The PGD that is most associated with malignancies is MN, and it is speculated that it accompanies tumors in 10% of cases[33,34]. M type anti phospholipase A2 antibodies that started a new era protects from unnecessary interventional investigations[35,36]. There is a tendency to screen patients with M type anti phospholipase A2 antibodies in accordance with age; while more complicated screening is necessary in those without anti phospholipase A2 antibody[37]. Another difference is in the subtypes of IgG on immune fluorescent microscopy, although not routinely studied. IgG4 predominates in primary MN, while IgG1 and/or IgG2 staining is expected to be positive in MN associated with malignancies[36]. Malignancies are usually clinically evident at the time of diagnosis of nephrotic syndrome. However, there are reported cases with malignancies reported late in the course. Some authors think that screening for cancer should be repeated within 5-10 years in cases with histological and serological testing resembling secondary MN[38,39]. History of medications, screening for infection (hepatitis B and malaria) and evaluation for systemic lupus erythematosus should not be forgotten. Nonsteroidal anti-inflammatory drugs (NSAID) are in the first order among drugs related with MN. NSAIDs may cause MN and MDH as well as non-glomerular diseases[40,41].

It has been shown that corticosteroid therapy alone in elderly patients with MN is not enough and actually, it is related with more complication[42,43]. Ponticelli protocol (in which steroids are used in combination with either chlorambucil or cyclophosphamide) can be tried[44]. KDIGO guideline proposes immunosuppressive treatment in patients with severe life-threatening symptoms and findings, proteinuria more than 4 g/d in spite of conservative methods, or at least 30% increase in serum creatinine level within the last 6-12 mo[26]. However, there are no up-to-date randomized controlled trials about side effect profile and efficacy of steroid treatment in old patients. Besides, studies about the role of cyclosporine plus low dose steroid, and mycophenolate mofetil are not enough also. We can mention a study in which mizoribin was used in a few old patients. But the number of patients is not enough, and mizoribin group was not compared with patients receiving only steroid treatment[45].

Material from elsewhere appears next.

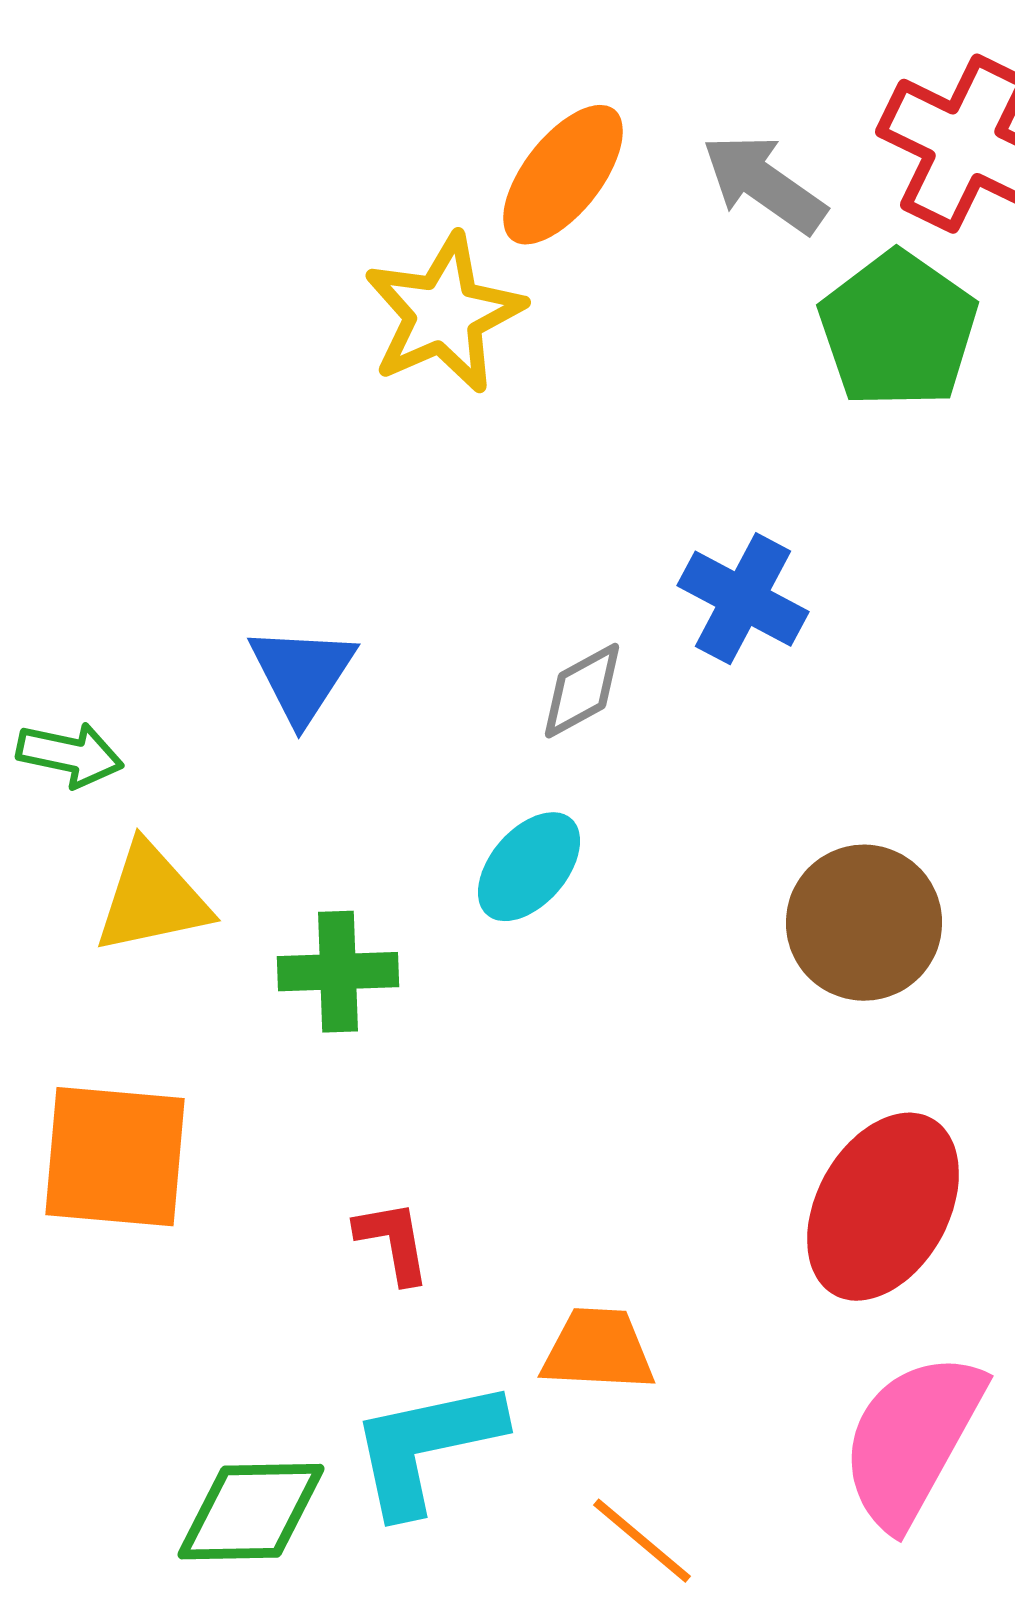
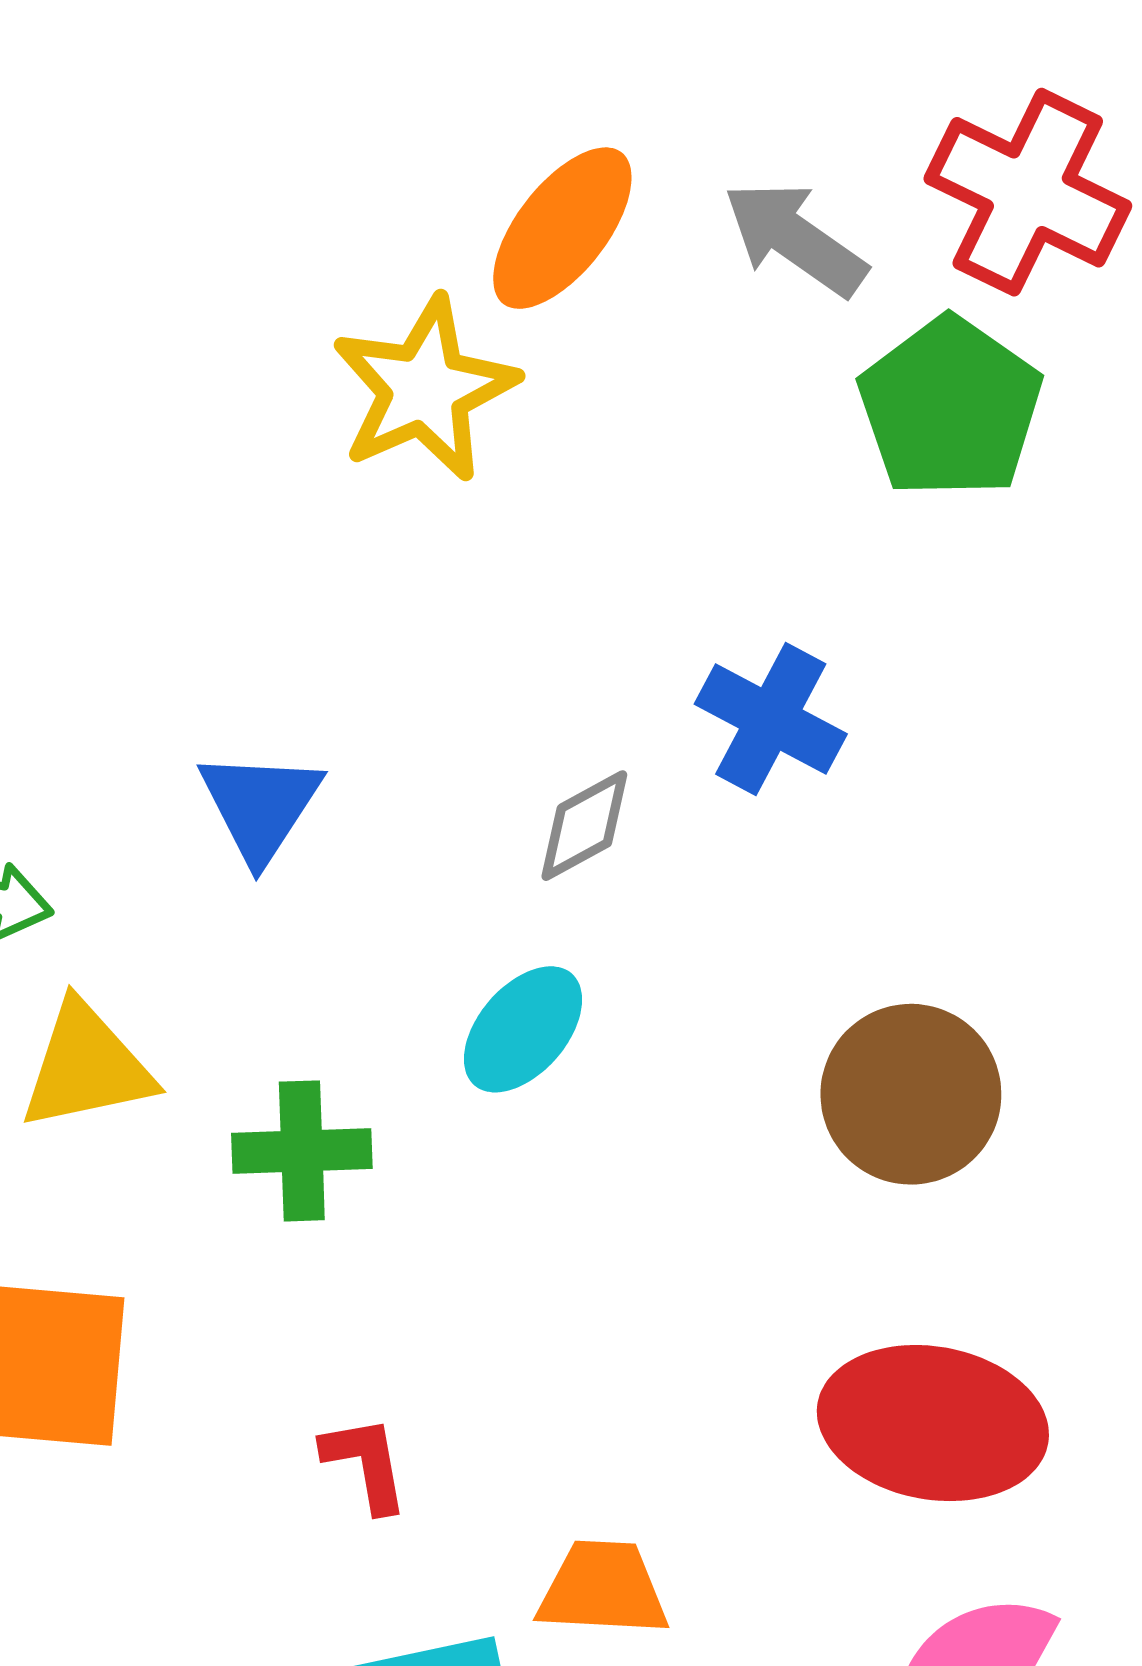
red ellipse: (883, 1207) -> (933, 1423), turned 71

Minimal change disease which is one of the important causes of nephrotic syndrome in elderly presents withy hypertension and AKI more compared with younger population. Some authors believe that AKI superimposed on nephrotic syndrome in elderly is commonly associated with MCD, and elderly patients are more prone to acute tubular necrosis[46,47]. Relapses are rarer in patients older than 40 years compared to patients younger than 40 years[47,48]. All immunosuppressive medications used in the treatment of glomerulonephritis have been tried with considerable success, although steroids remain to be the mainstay of treatment[26].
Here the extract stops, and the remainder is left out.